※試乗当時のインプレです。
○概要
セド・グロと言えば、どちらかと言えば少々品のないスタイリングでヤンキーの方々に支持されてきたようなクルマだったが、今回は一転、ポルシェにこっそりデザインを依頼し、スタイリッシュなボディでデビューした。高級車に乗りたいが、ベンツやクラウンはちょっと・・という、やや元気な壮年層をターゲットにした戦略としては、評価できるデザインと言える。ちなみに、今回は世界初!大排気量にも対応できるという、エクストロイドCVTを搭載しているグレードがある。私はグロリア自体には興味がないが、このCVTには非常に興味があったので、今回試乗車に選んだ。
○居住性 ★★★★
私は高級車に興味がないので、あまり相対的な比較はできないが、グロリアのインテリアは、なかなか悪くないかんじだった。インパネや皮シートも高級感があり、かつ華美ではない印象。空間的にも、プロナードのように”広い!”と思わせるものはないが、必要充分な広さ。品のよいプライベート空間、といったかんじで、コックピットに座ること自体に所有する満足感を感じさせるだろう。
○動力性能 ★★★
最初にびっくりしたのが、すごくアシが柔らかく感じたこと(笑)。まあ、スポーティなクルマばっかり乗っていれば、そう感じるのもあたりまえか。慣れてくると、柔らかいが、ある程度インフォメーションをフィードバックしてくれるような感じで、不安はない。先代コロナのような、今タイヤがどんな状態なのかサッパリ分からず、不安を感じるようなことはなかった。この辺にも日産のDNAを感じさせる。

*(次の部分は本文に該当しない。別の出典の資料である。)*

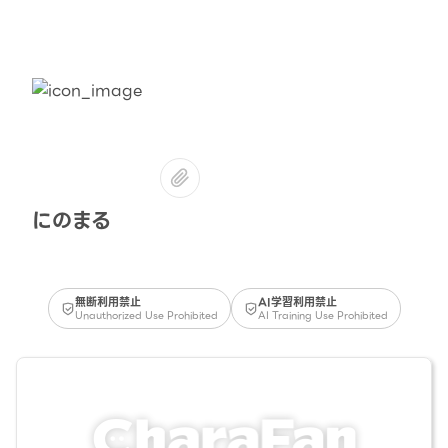
にのまる
無断利用禁止
AI学習利用禁止
Unauthorized Use Prohibited
AI Training Use Prohibited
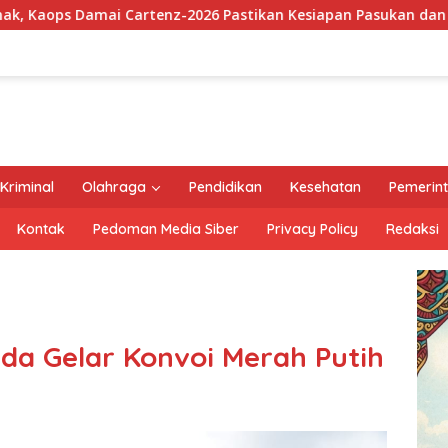
26 Pastikan Kesiapan Pasukan dan Dorong Perekonomian Warg
Kriminal
Olahraga
Pendidikan
Kesehatan
Pemerin
Kontak
Pedoman Media Siber
Privacy Policy
Redaksi
lda Gelar Konvoi Merah Putih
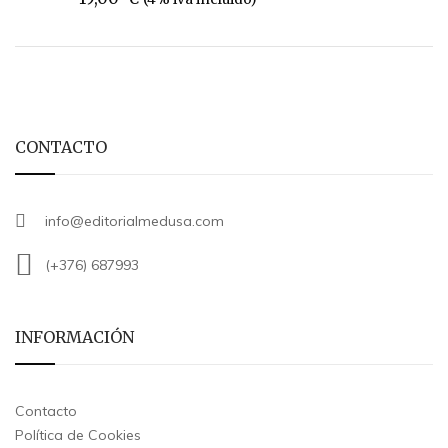
CONTACTO
info@editorialmedusa.com
(+376) 687993
INFORMACIÓN
Contacto
Política de Cookies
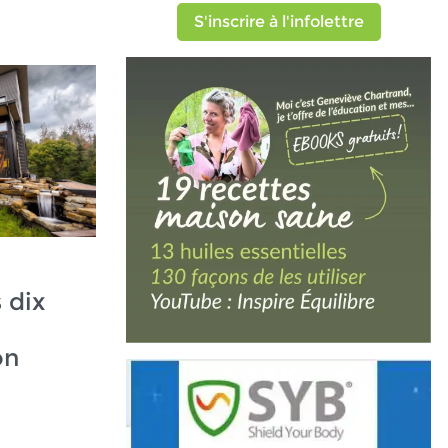
S'inscrire à l'infolettre
 dix
on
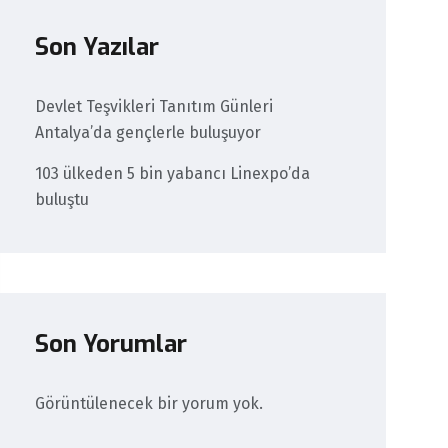
Son Yazılar
Devlet Teşvikleri Tanıtım Günleri
Antalya’da gençlerle buluşuyor
103 ülkeden 5 bin yabancı Linexpo’da
buluştu
Son Yorumlar
Görüntülenecek bir yorum yok.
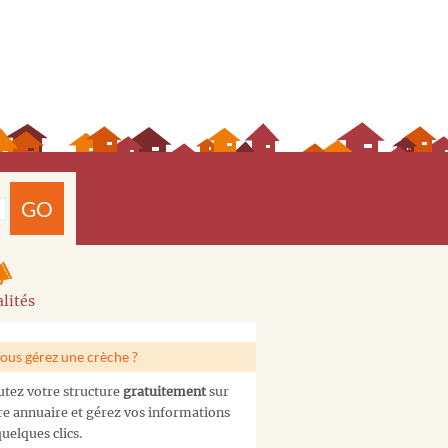
GO
lités
ous gérez une crèche ?
utez votre structure
gratuitement
sur
re annuaire et gérez vos informations
uelques clics.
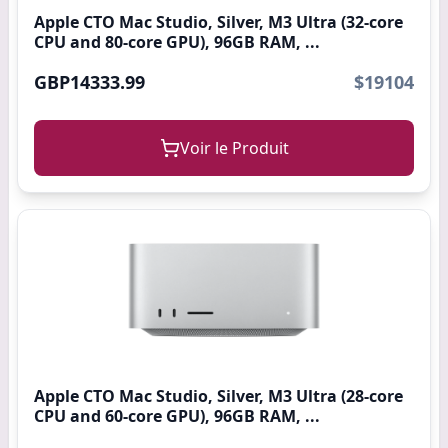
Apple CTO Mac Studio, Silver, M3 Ultra (32-core
CPU and 80-core GPU), 96GB RAM, ...
GBP14333.99
$19104
Voir le Produit
Apple CTO Mac Studio, Silver, M3 Ultra (28-core
CPU and 60-core GPU), 96GB RAM, ...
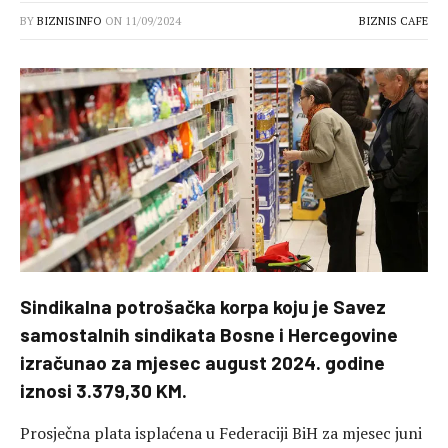
BY
BIZNISINFO
ON
11/09/2024
BIZNIS CAFE
Sindikalna potrošačka korpa koju je Savez
samostalnih sindikata Bosne i Hercegovine
izračunao za mjesec august 2024. godine
iznosi 3.379,30 KM.
Prosječna plata isplaćena u Federaciji BiH za mjesec juni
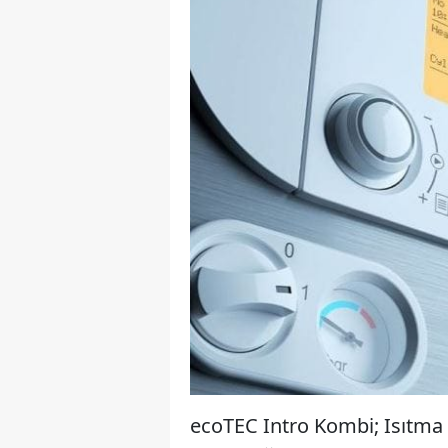
ecoTEC Intro Kombi; Isıtma 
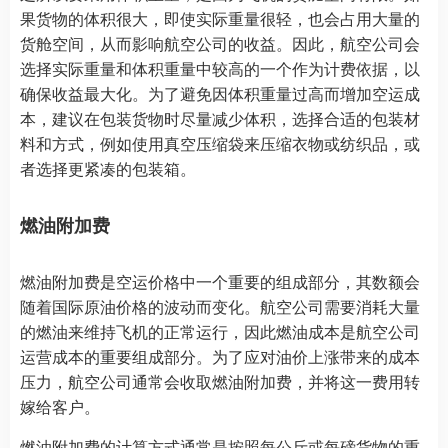
果货物的体积很大，即使实际重量很轻，也会占用大量的
货舱空间，从而影响航空公司的收益。因此，航空公司会
选择实际重量和体积重量中较高的一个作为计费依据，以
确保收益最大化。为了避免因体积重量过高而增加空运成
本，建议在包装货物时尽量减少体积，选择合适的包装材
料和方式，例如使用真空压缩袋来压缩衣物或纺织品，或
者选择更紧凑的包装箱。
燃油附加费
燃油附加费是空运价格中一个重要的组成部分，其数额会
随着国际原油价格的波动而变化。航空公司需要消耗大量
的燃油来维持飞机的正常运行，因此燃油成本是航空公司
运营成本的重要组成部分。为了应对油价上涨带来的成本
压力，航空公司通常会收取燃油附加费，并将这一费用转
嫁给客户。
燃油附加费的计算方式通常是按照每公斤或每磅货物的重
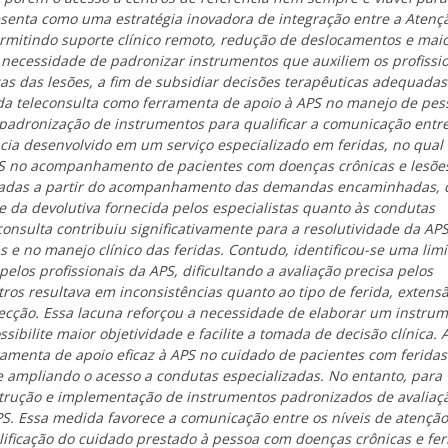
resenta como uma estratégia inovadora de integração entre a Atenç
permitindo suporte clínico remoto, redução de deslocamentos e mai
a necessidade de padronizar instrumentos que auxiliem os profissi
icas das lesões, a fim de subsidiar decisões terapêuticas adequadas
o da teleconsulta como ferramenta de apoio à APS no manejo de pes
 padronização de instrumentos para qualificar a comunicação entr
ncia desenvolvido em um serviço especializado em feridas, no qual
 APS no acompanhamento de pacientes com doenças crônicas e lesõe
atizadas a partir do acompanhamento das demandas encaminhadas, 
e da devolutiva fornecida pelos especialistas quanto às condutas
onsulta contribuiu significativamente para a resolutividade da APS
 e no manejo clínico das feridas. Contudo, identificou-se uma lim
elos profissionais da APS, dificultando a avaliação precisa pelos
tros resultava em inconsistências quanto ao tipo de ferida, extensã
fecção. Essa lacuna reforçou a necessidade de elaborar um instru
ibilite maior objetividade e facilite a tomada de decisão clínica. 
ramenta de apoio eficaz à APS no cuidado de pacientes com feridas
e ampliando o acesso a condutas especializadas. No entanto, para
nstrução e implementação de instrumentos padronizados de avaliaç
APS. Essa medida favorece a comunicação entre os níveis de atenção
alificação do cuidado prestado à pessoa com doenças crônicas e fer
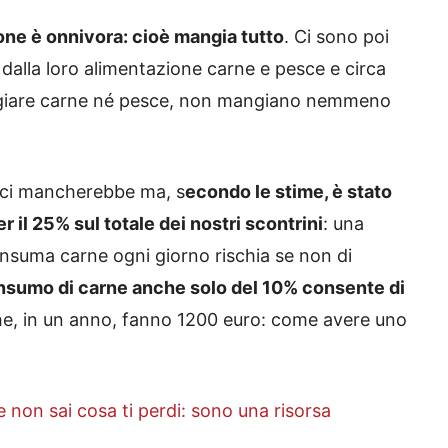
ione è onnivora: cioè mangia tutto
. Ci sono poi
dalla loro alimentazione carne e pesce e circa
angiare carne né pesce, non mangiano nemmeno
 ci mancherebbe ma, s
econdo le stime, è stato
 il 25% sul totale dei nostri scontrini
: una
suma carne ogni giorno rischia se non di
onsumo di carne anche solo del 10% consente di
e, in un anno, fanno 1200 euro: come avere uno
e non sai cosa ti perdi: sono una risorsa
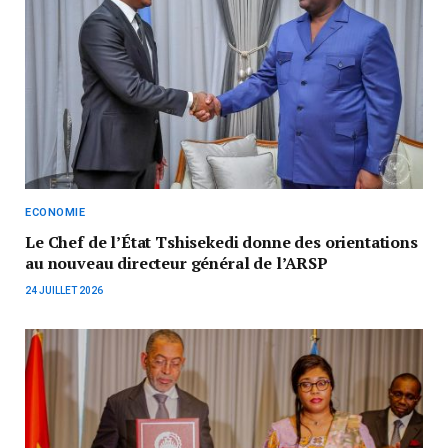
ECONOMIE
‎Le Chef de l’État Tshisekedi donne des orientations
au nouveau directeur général de l’ARSP
24 JUILLET 2026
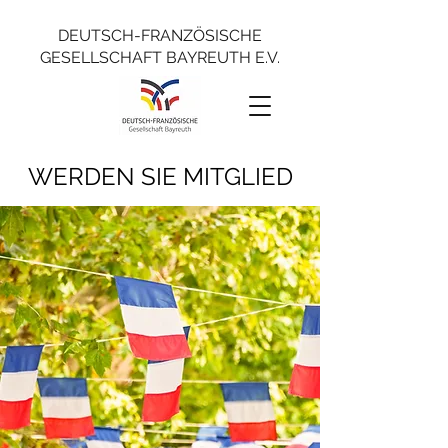
DEUTSCH-FRANZÖSISCHE
GESELLSCHAFT BAYREUTH E.V.
WERDEN SIE MITGLIED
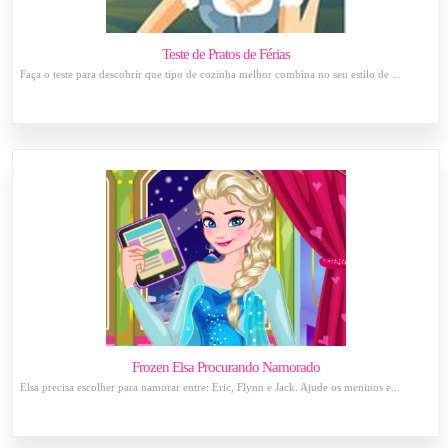
Teste de Pratos de Férias
Faça o teste para descobrir que tipo de cozinha melhor combina no seu estilo de ...
Frozen Elsa Procurando Namorado
Elsa precisa escolher para namorar entre: Eric, Flynn e Jack. Ajude os meninos e...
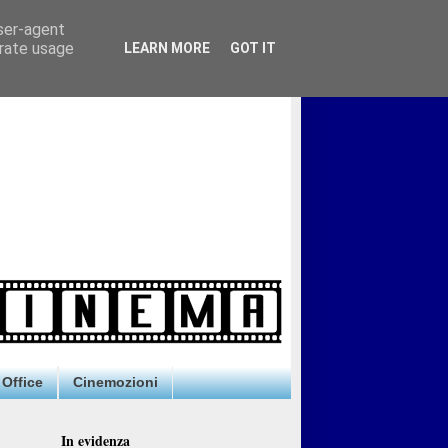
user-agent
erate usage
LEARN MORE
GOT IT
Office
Cinemozioni
In evidenza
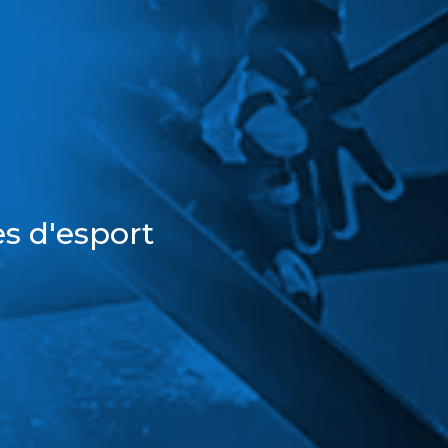
s d'esport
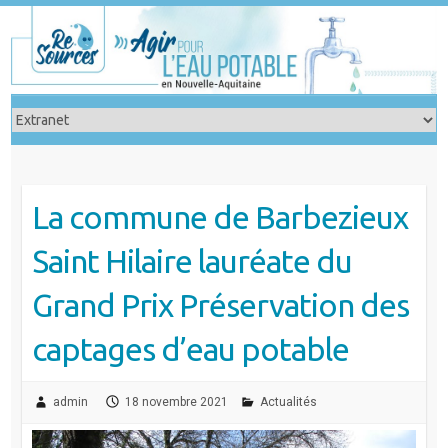
Skip
to
content
La commune de Barbezieux
Saint Hilaire lauréate du
Grand Prix Préservation des
captages d’eau potable
admin
18 novembre 2021
Actualités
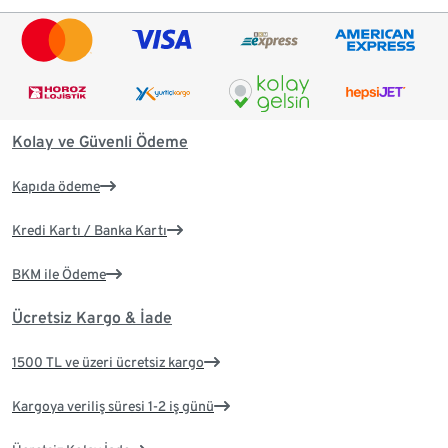
Kolay ve Güvenli Ödeme
Kapıda ödeme
Kredi Kartı / Banka Kartı
BKM ile Ödeme
Ücretsiz Kargo & İade
1500 TL ve üzeri ücretsiz kargo
Kargoya veriliş süresi 1-2 iş günü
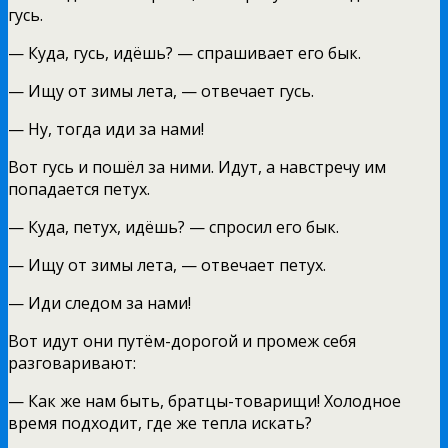
гусь.
— Куда, гусь, идёшь? — спрашивает его бык.
— Ищу от зимы лета, — отвечает гусь.
— Ну, тогда иди за нами!
Вот гусь и пошёл за ними. Идут, а навстречу им
попадается петух.
— Куда, петух, идёшь? — спросил его бык.
— Ищу от зимы лета, — отвечает петух.
— Иди следом за нами!
Вот идут они путём-дорогой и промеж себя
разговаривают:
— Как же нам быть, братцы-товарищи! Холодное
время подходит, где же тепла искать?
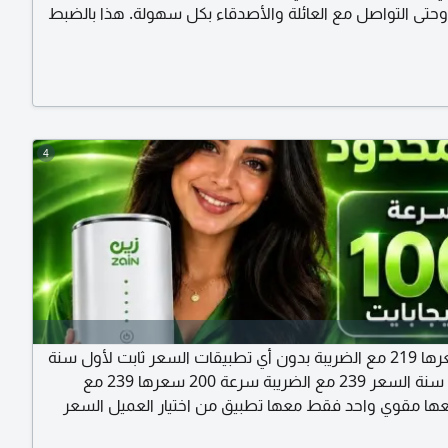
، وحتى التواصل مع العائلة والأصدقاء بكل سهولة. هذا بالضبط
ما يقدمه لك راوتر زين 5G. السعر الشهري 239 ريال فقط التوصيل مجاني
لبابك تجربة لمدة يومين (48 ساعة) واذا لم تناسبك الخدمة، يمكنك اعادة
ى فرع زين واسترجاع المبلغ بالكامل فورا
4
سرعة سعرها 219 مع الضريبة بدون أي تطبيقات السعر ثابت لأول سنة
فقط ثاني سنة السعر 239 مع الضريبة سرعة 200 سعرها 239 مع
عها مقوي واحد فقط معها تطبيق من اختيار العميل السعر
ثابت لأول سنة فقط ثاني سنة 299 مع الضريبة سرعة 300 سعرها 299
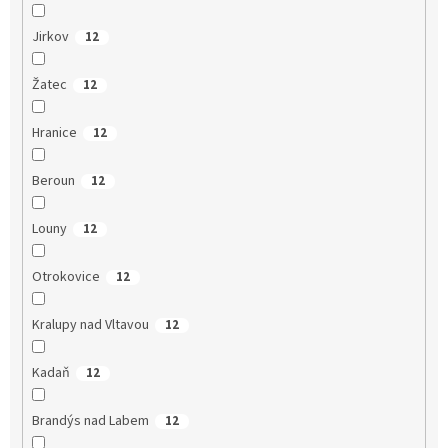
Jirkov
12
Žatec
12
Hranice
12
Beroun
12
Louny
12
Otrokovice
12
Kralupy nad Vltavou
12
Kadaň
12
Brandýs nad Labem
12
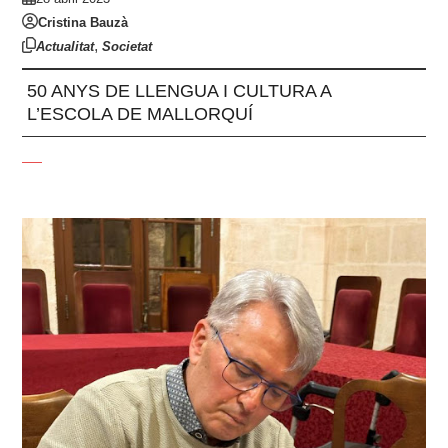
Cristina Bauzà
,
Actualitat
Societat
50 ANYS DE LLENGUA I CULTURA A
L’ESCOLA DE MALLORQUÍ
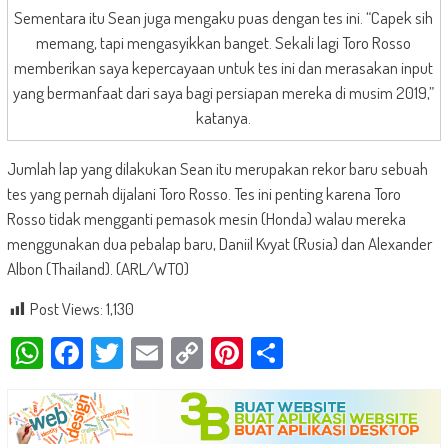
Sementara itu Sean juga mengaku puas dengan tes ini. “Capek sih
memang, tapi mengasyikkan banget. Sekali lagi Toro Rosso
memberikan saya kepercayaan untuk tes ini dan merasakan input
yang bermanfaat dari saya bagi persiapan mereka di musim 2019,”
katanya.
Jumlah lap yang dilakukan Sean itu merupakan rekor baru sebuah
tes yang pernah dijalani Toro Rosso. Tes ini penting karena Toro
Rosso tidak mengganti pemasok mesin (Honda) walau mereka
menggunakan dua pebalap baru, Daniil Kvyat (Rusia) dan Alexander
Albon (Thailand). (ARL/WTO)
Post Views:
1,130
WhatsApp
Facebook
Twitter
Email
Copy
Pinterest
Share
Link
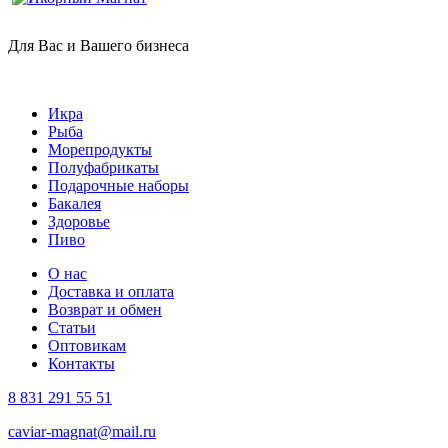
Для Вас и Вашего бизнеса
Икра
Рыба
Морепродукты
Полуфабрикаты
Подарочные наборы
Бакалея
Здоровье
Пиво
О нас
Доставка и оплата
Возврат и обмен
Статьи
Оптовикам
Контакты
8 831 291 55 51
caviar-magnat@mail.ru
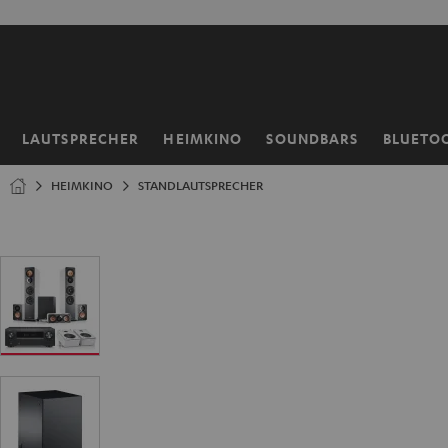
ZUM
NHALT
RINGEN
LAUTSPRECHER
HEIMKINO
SOUNDBARS
BLUETO
Startseite
HEIMKINO
STANDLAUTSPRECHER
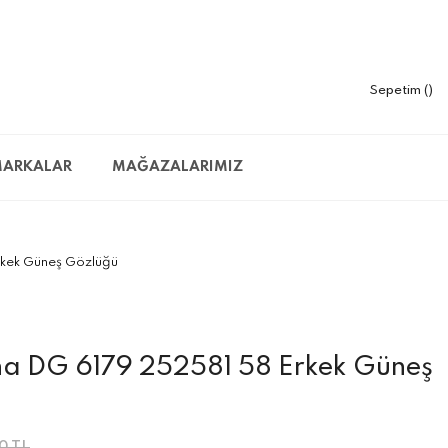
Sepetim
ARKALAR
MAĞAZALARIMIZ
kek Güneş Gözlüğü
a DG 6179 252581 58 Erkek Güneş
0 TL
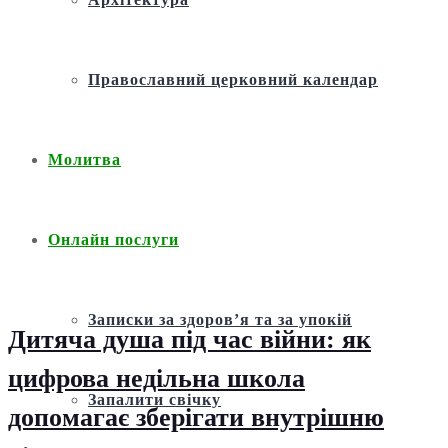
Православний церковний календар
Молитва
Онлайн послуги
Записки за здоров’я та за упокій
Дитяча душа під час війни: як
цифрова недільна школа
Запалити свічку
допомагає зберігати внутрішню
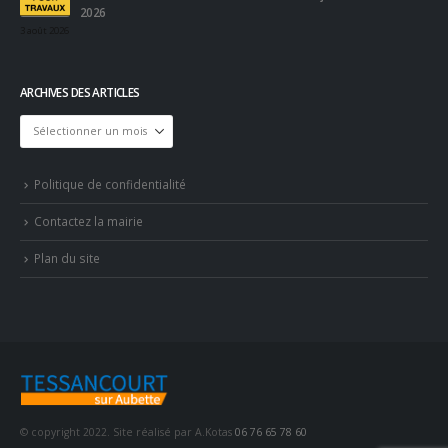
2026
3 août 2026
ARCHIVES DES ARTICLES
Archives
des
articles
Politique de confidentialité
Contactez la mairie
Plan du site
© copyright 2022. Site réalisé par A.Kotas
06 76 65 78 60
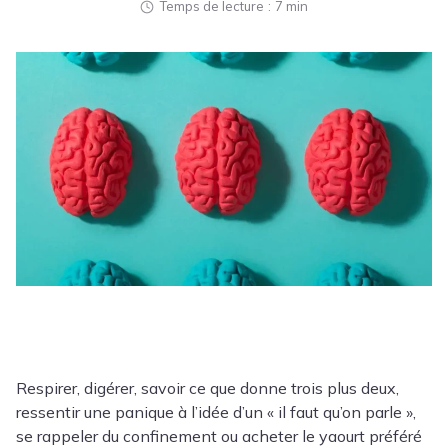
Temps de lecture
7 min
Respirer, digérer, savoir ce que donne trois plus deux,
ressentir une panique à l’idée d’un « il faut qu’on parle »,
se rappeler du confinement ou acheter le yaourt préféré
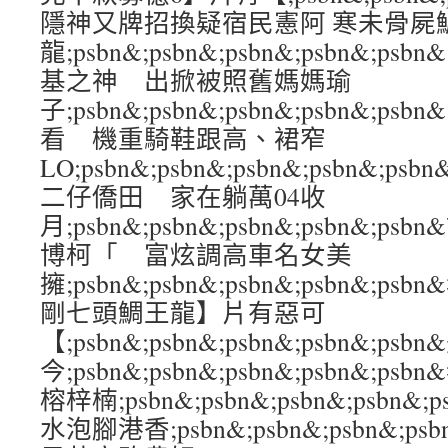
隱神又牌招換疑宿民憲阿 寒未骨屍
龍;psbn&;psbn&;psbn&;psbn&;
基之神 出掀被照舊媽媽瑜
子;psbn&;psbn&;psbn&;psbn&
看 機重騎鞋跟高、裙窄
LO;psbn&;psbn&;psbn&;psbn&
二仔僑田 家在躺萬04收
月;psbn&;psbn&;psbn&;psbn&;
博柯「 富炫調高車名女美
擁;psbn&;psbn&;psbn&;psbn&
剛七頭鯛王龍】片有惡可
【;psbn&;psbn&;psbn&;psbn&;ps
今;psbn&;psbn&;psbn&;psbn&;p
榕梓楠;psbn&;psbn&;psbn&;psb
水泡腳港香;psbn&;psbn&;psbn&;ps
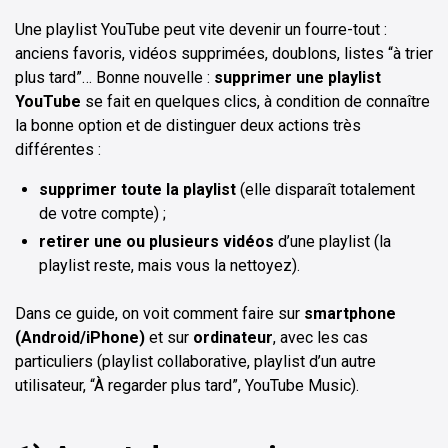
Une playlist YouTube peut vite devenir un fourre-tout :
anciens favoris, vidéos supprimées, doublons, listes “à trier
plus tard”… Bonne nouvelle :
supprimer une playlist
YouTube
se fait en quelques clics, à condition de connaître
la bonne option et de distinguer deux actions très
différentes :
supprimer toute la playlist
(elle disparaît totalement
de votre compte) ;
retirer une ou plusieurs vidéos
d’une playlist (la
playlist reste, mais vous la nettoyez).
Dans ce guide, on voit comment faire sur
smartphone
(Android/iPhone)
et sur
ordinateur
, avec les cas
particuliers (playlist collaborative, playlist d’un autre
utilisateur, “À regarder plus tard”, YouTube Music).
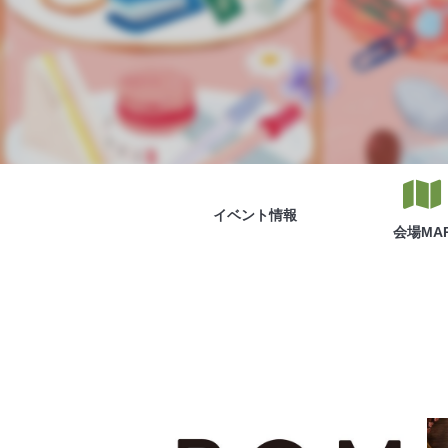
イベント
情報
会場
MA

エンジンは、これまた結構パワフルで、重い車体をスムーズに加速させる。加速時のエンジン音も、適度にスポーティで良い(ほとんど聞こえないけど)。
さて、肝心のエクストロイドCVT。結論から言うと、あまりよく分からないものだった(笑)。変速ショックがなく、スムースなことがCVTのウリなわけだが、正直いって今の普通のATは、そんなにショックはない。また、ミッションのように積極的にシフトをアップダウンできるモードもついているが、思ったほどのダイレクト感はなかった。スポーツカーにこのミッションを搭載しても、私は楽しくないのではないかと思う。もっとも、実家にあるマーチのベルト式CVTよりは不自然さが解消されているので、悪いシステムではないのは確か。特別良くもないが。
○結論 ★★★★
結論としては、意外に気に入った(笑)。トヨタ的な、これでもか!と言わんばかりの高級さや、いたれりつくせり具合も、それはそれで悪くはないが、セドグロの方がスマートなかんじだ。例えるなら、オーダースーツの、体にフィットしているようなスマートさ。それでいてドイツ車ほど簡素なさびしさを感じさせることもなく、どことなく日本的な安心感のある内装もポイント高い。ライバルはクラウンアスリートになると思うが、私ならコッチを選ぶだろう。